He was of the opinion that there had been a land bridge between Europe and America, which had also been home to Atlantis. Dr Scharff addressed the Royal Irish Academy on at least two occasions on this subject. However, in 1899 he published The History of the European Fauna in which he made an even earlier reference to “the old landbridge between Europe and North America, which is generally known by the name of Atlantis.”(p.49)
>In a short paper(a) titled Some Remarks on the Atlantis Problem, delivered to the British Association in Belfast in 1902, Scharff reported “The results of my investigations tend to show that Madeira and the Azores are the remains of an ancient tertiary area of land which was joined to Europe, and that it probably became disconnected in Miocene times. Since then this land once more became united with our Continent, and may not have been finally severed until the Pleistocene period. As regards the question of a landbridge across the Atlantic, many reasons can be given in favour of such a theory. It must, however, have occupied a position farther south than the land just alluded to.” Although the idea of trans-Atlantic landbridges soon lost favour, the Azores and Madeira are still advocated by some as the remnants of Atlantis.<
Scharff among others of his day was strongly opposed to the idea that extensive ice sheets had covered huge areas of Europe and North America during the last Ice Age.

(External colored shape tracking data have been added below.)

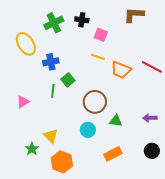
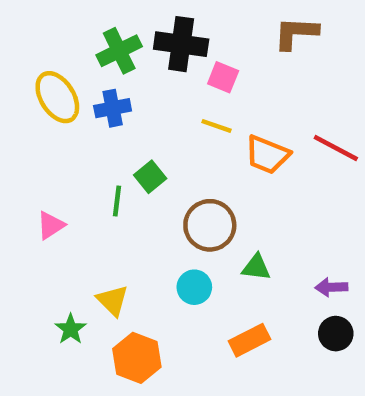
black cross: (82, 20) -> (181, 44), size x1.6
blue cross: (51, 62) -> (113, 108), moved
purple arrow: (150, 118) -> (331, 287), moved

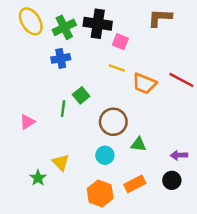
yellow ellipse: (57, 97) -> (31, 21), moved
black circle: (336, 334) -> (172, 180), moved
orange hexagon: (137, 358) -> (100, 193), moved

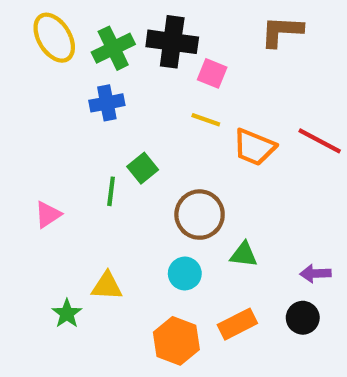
yellow triangle: (61, 162) -> (107, 286), turned -42

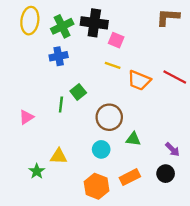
brown L-shape: (282, 31) -> (168, 17), moved
yellow ellipse: (54, 38) -> (30, 21), turned 40
purple arrow: (315, 273) -> (172, 149), turned -133

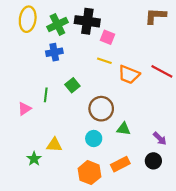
green line: (61, 105) -> (46, 95), moved

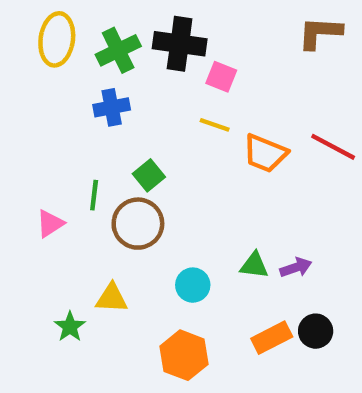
brown circle: (101, 109) -> (138, 224), moved
purple arrow: (160, 138) -> (296, 267), moved, turned -64
orange rectangle: (120, 164) -> (272, 338), moved

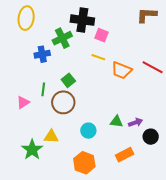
green cross: (118, 50) -> (62, 38), moved
blue cross: (112, 107) -> (42, 54), moved
green star: (70, 327) -> (32, 150), size x1.5
black circle: (316, 331) -> (151, 137), moved

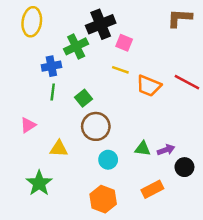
black cross: (82, 20) -> (101, 24), turned -30
green line: (43, 89) -> (53, 92), moved
brown circle: (63, 102) -> (96, 126), moved
yellow triangle: (51, 137) -> (59, 149), moved

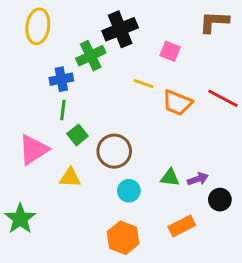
pink square: (124, 43) -> (170, 51), moved
green square: (83, 98) -> (77, 135), moved
pink triangle: (28, 125) -> (33, 150), size x1.6
green star: (39, 183) -> (20, 219), moved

In a later book, Distribution and Origin of Life in America +, he offered further faunal evidence in support of an Atlantean landbridge in the Atlantic and quotes Professor Heinrich Simroth (1851-1917), who posited a landbridge from Portugal to the West Indies (p.213).
Theodor Arldt (1878-1960), a German geographer, expressed similar views in 1907 regarding an Atlantic land bridge but placed it in the Miocene Epoch millions of years ago.